Still, even some liberals suggest their allies could choose their words more carefully, especially in the wake of the recent antisemitic attacks. “I think we should tone down the rhetoric,” Sen. Bernie Sanders (I-Vt.) told CBS News. Sanders, who is Jewish, has been one of the most prominent American critics of the right-wing government of Israeli Prime Minister Benjamin Netanyahu.

Some of Sanders’s supporters believe he could emerge as something of a bridge-builder in the Middle East debate — an unusual role for a politician who has spent his career staking out purist positions and sparring with those who differ. With an open line to both the White House and prominent liberals, his allies say, Sanders is well-positioned to unify those pushing a new approach to Israel.

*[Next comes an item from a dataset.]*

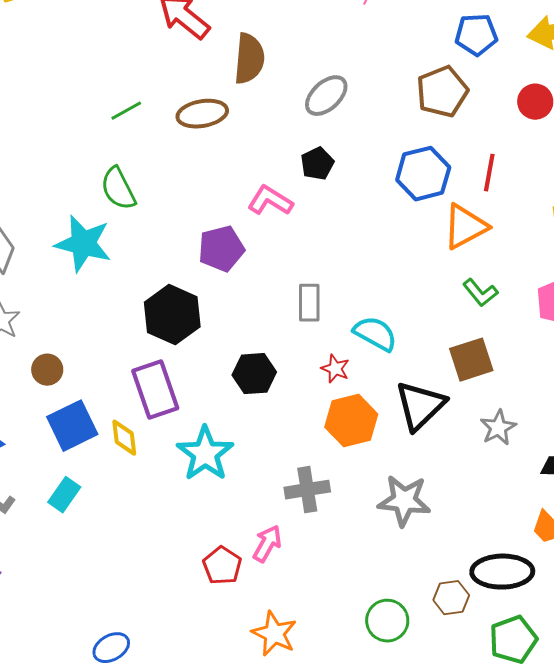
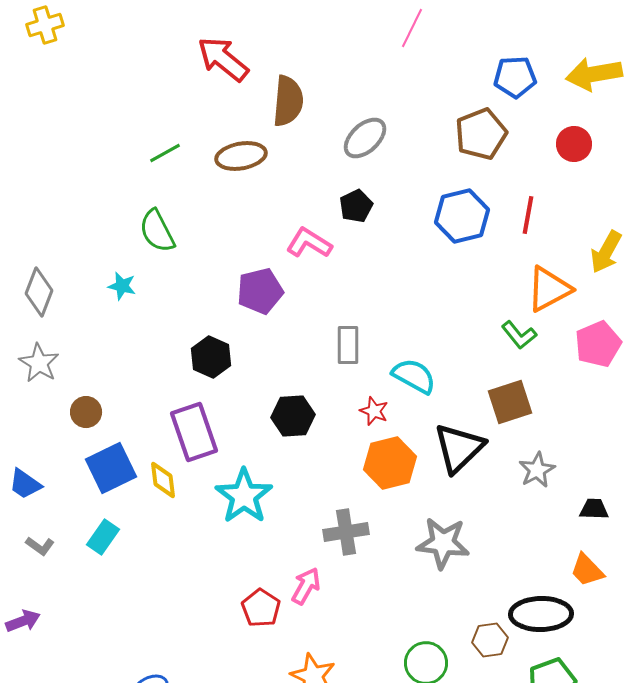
orange triangle: (465, 227) -> (549, 289), moved
cyan star: (83, 244) -> (122, 286), size x0.5
black hexagon: (172, 315) -> (211, 357), size x0.7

Sanders recently spared his party a divisive fight on the subject by abandoning his push to block a $735 million arms sale to Israel, dropping his insistence on a vote and releasing the hold he had placed on Biden’s State Department nominees to protest that sale.

The senator had a productive conversation with Deputy Secretary of State Wendy Sherman about steps the administration was taking in the region, according to an aide, who like others interviewed for this report spoke on the condition of anonymity to describe private talks.

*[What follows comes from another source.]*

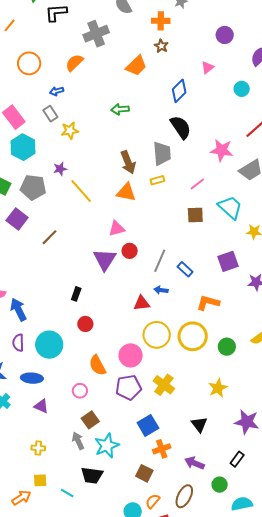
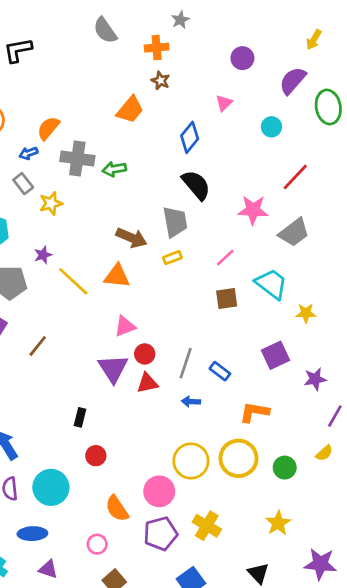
gray cross: (96, 34) -> (77, 158), moved, turned 35
orange semicircle: (74, 63) -> (48, 128), moved
brown arrow: (128, 162) -> (131, 238), turned -40
orange triangle: (126, 192) -> (117, 276), moved
red triangle: (142, 303) -> (147, 383), moved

Some members of Sanders’s political network are also adopting a middle position, including Rep. Ro Khanna (D-Calif.), a former Sanders campaign co-chair who is among a new generation of left-leaning Democrats pressing for a tougher U.S. posture toward Israel.

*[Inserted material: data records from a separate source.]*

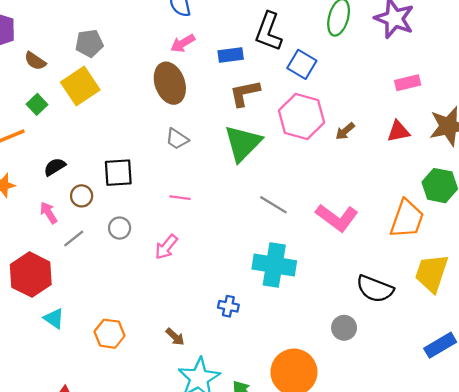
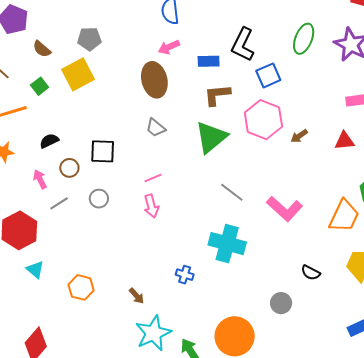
blue square: (302, 64) -> (268, 75), turned 30
pink line: (180, 198) -> (153, 178), turned -36
pink arrow: (166, 247) -> (151, 206), moved, turned -60
black semicircle: (375, 289) -> (311, 273), size x0.6

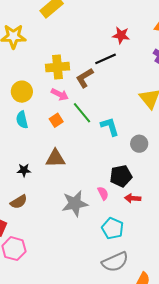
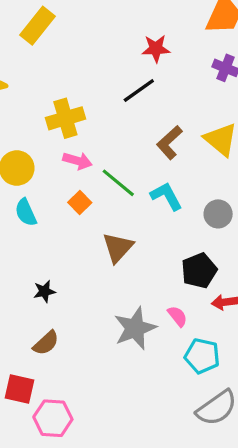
brown L-shape: (85, 78) -> (169, 143), moved
brown triangle: (55, 158) -> (118, 247), moved, turned -35
pink semicircle: (103, 193) -> (177, 316), moved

“The way forward is for responsible progressives to speak about the moral case for why Israel has the right to exist, just like we speak about the Palestinian case and the moral case for Palestinian rights,” Khanna said in an interview.

At the core of the most impassioned discussions is how exactly the United States should pressure Israel to change its policies, particularly when it comes to displacing Palestinian families or building settlements in the West Bank.

Many Democrats, including some longtime Israel hawks, united behind the push for a cease-fire during the recent conflict. But now that there are no hostilities underway, the strategy, and even the precise goal, becomes fuzzier.

Almost all Democrats, from Biden to Sanders, advocate the creation of an independent Palestinian state that would exist peacefully with Israel. “We still need a two-state solution. It is the only answer,” Biden said after the cease-fire.

But Tlaib, the first Palestinian American woman to serve in Congress, supports a “one-state solution” that would combine Israel and the Palestinian territories into a single country. Proponents of this idea argue that by aggressively placing Jewish settlements in Palestinian areas, Israel has ensured that any remaining Palestinian state would be tiny and weak.

But such a plan would presumably end Israel’s identity as a Jewish state, and it has drawn criticism from many of the country’s supporters. Despite the disagreement, Biden met with Tlaib during a recent trip to Michigan and Blinken has also spoken with her, according to a Biden administration official.

In the meantime, a growing number of Democratic lawmakers are pushing for interim steps that would prod Israel to relax its treatment of Palestinians and make more definitive moves toward peace.

Last week, more than 500 Biden campaign and Democratic Party staffers signed a letter calling on the president to take specific steps, such as demanding the end of settlement expansion in the West Bank and lifting the blockade of Gaza.

Figures like Tlaib and Omar, however, are championing the more controversial boycott, divestment and sanctions movement, or BDS, which most Democratic lawmakers reject. “Big win for the BDS movement,” Omar tweeted last week following a court ruling in Georgia striking down limitations on boycotts.

Some Democrats say that far more unites than divides them — that an overwhelming majority in the party supports Israel’s right to exist and defend itself but also wants the country to improve its treatment of Palestinians.

Levin said he sees “a great urgency to move this problem to a different place,” while acknowledging the disagreements on how to do that. He attributed the division to an underlying frustration: “The debate arises because there’s been absolutely no progress in years.”